In January, White went to the annual World Economic Forum summit in Davos. He wasn’t invited there as a delegate – he stood outside on the snowy road, dressed in a woolly hat, ski gloves and thermals, and took part in a ‘protest hike’, during which he held up a sign imploring the visiting politicians to ‘Tax the Rich’.

White’s protest was shared widely on Twitter and covered on the BBC. He also wrote an op-ed for the Guardian in which he argued that economic fragmentation had been ‘neglected’ by the ‘Davos elite’.

White is not the only member of PMUK to have enthusiastically engaged with the media. Another, former City trader Gary Stevenson, has his own YouTube channel. But what does an expert make of the organisation’s media strategy?

Is a wealth tax good PR?

‘It seems to me both inspired, heroic and real and relevant for now. So it ticks all those boxes,’ says PR guru Mark Borkowski, whose strategic nous has shaped successful media campaigns for the likes of Vodafone, Cadbury and Noel Edmonds over four decades.

Borkowski adds that the Patriotic Millionaires might want to take inspiration from the campaign buzz around the Jubilee 2000 project, which eventually led to the cancellation of $100 billion in debt owed by the world’s poorest 35 countries.

‘I think it was blessed by having some great individuals, and a very simple message that people bought into,’ he says of the campaign, which had support from the likes of Bono and Muhammad Ali.

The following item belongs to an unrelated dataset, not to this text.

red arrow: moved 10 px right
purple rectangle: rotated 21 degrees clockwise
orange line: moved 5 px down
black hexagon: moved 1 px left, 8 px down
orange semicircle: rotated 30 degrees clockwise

But he cautions against the actions of other progressive campaign groups that have started in a good direction before veering off course.

‘If you look at the early days of Extinction Rebellion, when it had the support of [outlets] like the FT and Economist and New York Times, it really did have everybody thinking about the climate emergency,’ he says. ‘And then it got into a terrible tailspin of being out of control, with lots of activists doing things undermining [the group].’

Part of the problem, Borkowski reckons, was that Extinction Rebellion ‘didn’t find another way of moving its message forward’. The Patriotic Millionaires on both sides of the Atlantic need to constantly draw on ‘new voices, new ideas, new creativity – right the way through’.

Wealth tax could take off after 2024

With Rishi Sunak having described the concept of a wealth tax as ‘un-conservative’, the prospect of PMUK’s favoured method of redistribution coming into effect before the next election is minimal. But, after 2024, things could change.

Marple notes that much of Keir Starmer’s recent rhetoric ‘sounds like a wealth tax’, even if the leader of the opposition may not be comfortable with the phrase itself. ‘So maybe that’s part of our job, to come up with a new name for the same thing, or to make it more acceptable.’

Johansson believes ‘it’s possible that the next potential government is open to some more progressive taxes’, while Hobson adds that polling data suggests a wealth tax would be feasible from a political point of view.

Kristina Johansson / Image: Greg Funnell

‘The people who would be subject to higher taxation are in favour of it, and the majority of voters are in favour of it,’ he says.

In the interim, there are several taxes targeting the wealthiest in society that the Patriotic Millionaires could campaign for – including bringing the rate of capital gains tax into line with income tax and abolishing the current non-dom regime, which it is estimated would raise an extra £3.2 billion for the public purse each year.

Looking to the future, the group has circulated a draft strategic plan among members, which includes policy areas to be investigated and events to attend, but a core focus is growing PMUK membership beyond the current 30. ‘It’s not always easy to find them… I don’t hang out with a lot of really wealthy people,’ Hobson laughs.

Members of the group are also realistic about what can be achieved. ‘We’re never going to have a completely equal society,’ says Davies. ‘And, in a way, we have got to have a society that recognises and rewards effort and risk.’ But, she adds: ‘That doesn’t mean you have to have the level of inequality we have now. It’s just so extreme.’